J'aurais presque envie de déchirer les pages de la préface écrite par Onfray !
En outre, l'auteur reprend à son compte les idées et même ce style d'écriture "à la Onfray". Cette manie irritante de poétiser à tout bout de phrase ! Ces quatre chapitres n'ont donc pas beaucoup d'intérêt, hormis celui sur la méthodologie de D. Gutas, qu'elle paraphrase sans compter.

Les Fragments maintenant ! Ils sont présentés par thème, accompagnés de quelques commentaires de l'auteur.

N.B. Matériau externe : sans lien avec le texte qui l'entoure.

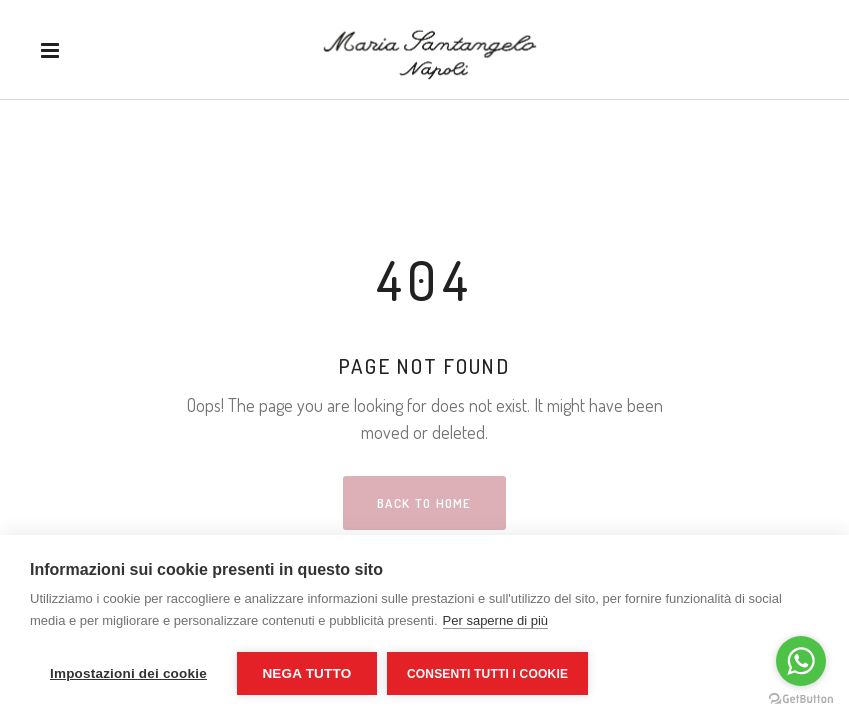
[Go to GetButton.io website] (801, 699)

Rien de bien nouveau nous prévient l'auteur. le Cynique a toujours cette répartie tonitruante contre les puissants, les arrogants, les discoureurs.. Et c'est un régal.

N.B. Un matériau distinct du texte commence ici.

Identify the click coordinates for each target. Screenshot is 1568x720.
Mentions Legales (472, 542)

Mais il y a aussi quelques anomalies. Et c'est sur ce point qu'on doit s'arrêter et voire une lecture symptomatique de l'"Onfrayisme".
En effet quelques fragments présentent Diogène sous un jour nettement misogyne. D'office, A. Baldacchino, qui ne peut concevoir qu'un auteur classé par Onfray dans la catégorie des "hédonistes, libertaires, athées, immanents, etc." fasse un écart dans le mauvais sens. Travers typique de Onfray, un philosophe est nécessairement 100% progressiste ou ne l'est pas... L'auteur conclue : ce sont les traducteurs arabes qui ont probablement déformé les propos "à des fins théologiques ou idéologiques".
Et pourquoi donc Diogène ne serait pas cynique comme tous ces contemporains ? Théodore l'Athée a bien tenté de renvoyer sur son métier à tisser Hipparchia, femme cynique qui s'invitait dans les banquets réservés aux hommes. Or Théodore était par ailleurs un personnage intéressant ("progressiste") à plus d'un titre. Cela ne l'a pas empêché d'être un vieux macho de première.
A ce stade je m'interroge : et si on tombait sur un trait, avec un caractère nouveau, contre les dieux païens ? Est-ce que l'auteur préférerait y voir « le génie solaire » selon l'expression de son mentor, ou admettrait-elle la probabilité d'une déformation de l'idéologie monothéiste ?
Et, ô surprise ! Une occasion similaire arrive avec une mention de la vie après la mort. L'auteur accours aussitôt dans l'une de ses rares notes de bas de page : « le doute sur l'authenticité de ce fragment est fort possible ». Hé oui, on préfère botter en touche ce qui dérange.
Et encore ce fragment évoquant la « compassion » (qui apparemment à une connotation trop chrétienne aux yeux de l'auteur) : Tout de suite, on nous avertit qu'il est « sans doute apocryphe ».

Cette manière de discuter la philosophie me chagrine : Non ! Il n'y a pas les gentils philosophes et les méchants de l'autre. Il n'y a pas la face « solaire » et le côté obscur de l'autre... Nous n'avons pas le choix de nos sources. Il faut bien faire avec, même si cela ne nous plait pas. Cela ne veut pas dire qu'il faut admettre Diogène comme un misogyne et un fervent religieux, mais que sans preuve contraire, nous ne pouvons pas les écarter aussi rapidement, sans discussion aucune.